Collected data
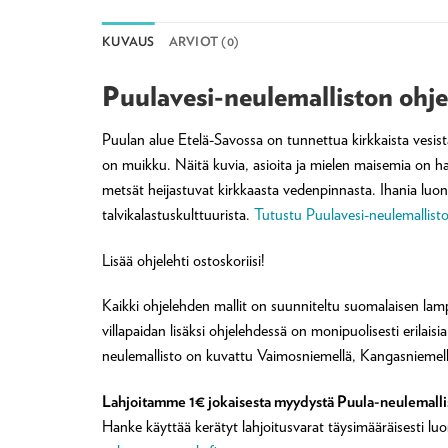
KUVAUS
ARVIOT (0)
Puulavesi-neulemalliston ohje
Puulan alue Etelä-Savossa on tunnettua kirkkaista vesistää
on muikku. Näitä kuvia, asioita ja mielen maisemia on h
metsät heijastuvat kirkkaasta vedenpinnasta. Ihania luo
talvikalastuskulttuurista.
Tutustu Puulavesi-neulemallist
Lisää ohjelehti ostoskoriisi!
Kaikki ohjelehden mallit on suunniteltu suomalaisen lampaa
villapaidan lisäksi ohjelehdessä on monipuolisesti erilai
neulemallisto on kuvattu Vaimosniemellä, Kangasniemell
Lahjoitamme 1€ jokaisesta myydystä Puula-neulemallis
Hanke käyttää kerätyt lahjoitusvarat täysimääräisesti l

§ **TASK TO COMPLETE**
Pull every line holding "Puulavesi" out of the records.

§ **FINISHED TASK**
Puulavesi-neulemalliston ohje
Tutustu Puulavesi-neulemallist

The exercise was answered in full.